Cela fait plus de 20 ans que Christine Pouliot navigue dans le monde des transactions entre entreprises. Titulaire d’une maîtrise en finances et détenant le titre d’analyste financière agréée, elle dirige depuis quatre ans le Groupe Transactions de PwC, qui a pris beaucoup d’expansion au cours des dernières années.

« En 2017, on était 15 professionnels des transactions et notre équipe en compte maintenant 30. On a progressé au rythme où augmentent les transactions. On est le plus gros groupe de professionnels en fusions et acquisitions dans le marché intermédiaire des PME qui réalisent entre 20 et 500 millions de chiffre d’affaires », résume la directrice générale.

On savait que le départ à la retraite des baby-boomers allait provoquer un mouvement de vente d’entreprises sans précédent, mais on se rend compte aujourd’hui que cette réalité va durer encore pour au moins les 10 prochaines années.

« Il y a beaucoup d’entrepreneurs propriétaires qui ont retardé la vente de leur entreprise. Même rendus à 75 ans, ils hésitent à le faire. Et on estime que ce sont près de 60 % des entreprises qui vont se mettre en vente au cours des 10 prochaines années, alors on n’a pas fini d’en voir, des transactions », constate Christine Pouliot.

Du carburant pour alimenter les transactions

Malgré l’abondance des transactions qui vont devoir se réaliser au cours des prochaines années, ce ne sont pas les sources de financement qui vont manquer alors qu’on estime que les fonds d’investissement privés disposent à l’heure actuelle de plus de 1300 milliards en liquidités qu’ils peuvent déployer partout dans le monde.

« La multiplication des fonds d’investissement privés et la présence grandissante de gros investisseurs comme le Fonds de solidarité ou la Caisse de dépôt ainsi que le développement de “family offices” représentent une part importante maintenant dans l’offre de financement de transactions », note Christine Pouliot.

Il y a 20 ans, lorsqu’elle a débuté dans le métier, les investisseurs financiers (les fonds d’investissement privés et les investisseurs institutionnels) ne participaient qu’à 10 % des transactions alors que les investisseurs stratégiques (une entreprise concurrente ou étrangère) concluaient à eux seuls 90 % des achats d’entreprises.

Aujourd’hui, les investisseurs financiers sont impliqués dans au moins 40 % des transactions entre entreprises, avec des niveaux d’intervention différents.

« Un fonds d’investissement privé comme Walter Capital ou Claridge va prendre des participations minoritaires alors que des fonds spécialisés comme Novacap vont prendre des participations majoritaires.

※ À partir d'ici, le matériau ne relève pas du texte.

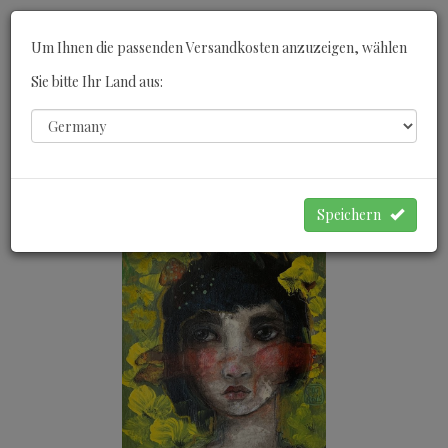
Toggle
Um Ihnen die passenden Versandkosten anzuzeigen, wählen
navigati
Sie bitte Ihr Land aus:
0
WARENKORB
Speichern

« Ces fonds donnent plus d’options aux entrepreneurs propriétaires qui peuvent vendre 100 % de leur entreprise à un investisseur stratégique, vendre la majorité à un fonds et garder une participation minoritaire ou vendre une portion minoritaire à un gros investisseur comme la Caisse et monétiser une partie de leur entreprise », évoque Christine Pouliot.

Chose certaine, les entrepreneurs propriétaires qui décident de réaliser un transfert familial ou de vendre à un repreneur de l’extérieur doivent prendre un soin particulier à garder en place les employés clés qui ont participé au succès de leur entreprise.

C’est sûr que le but premier d’une vente d’entreprise, c’est de monétiser l’investissement d’une vie, mais les entrepreneurs veulent aussi assurer la pérennité de leur entreprise et ils doivent voir à ce que leurs meilleurs éléments fassent partie de la suite des choses, en leur cédant des actions ou des options avant de réaliser une transaction.

Christine Pouliot, associée, Groupe Transactions, PwC Canada

Christine Pouliot travaille toujours du côté des propriétaires d’entreprise vendeurs qu’elle va accompagner tout au long de leurs démarches, et l’important, selon elle, c’est de bien se préparer et surtout d’avoir une histoire à raconter.

« Ce n’est pas comme vendre une maison où tu mets une pancarte et puis tu attends la visite d’acheteurs. Il faut arriver avec un bel historique de croissance et de bonnes perspectives.

« C’est pour ça qu’on a observé un plateau au cours des deux dernières années. Plusieurs propriétaires ont préféré rétablir leur bilan et attendre que les conditions de financement s’améliorent. Mais le mouvement va reprendre, c’est certain », assure Christine Pouliot.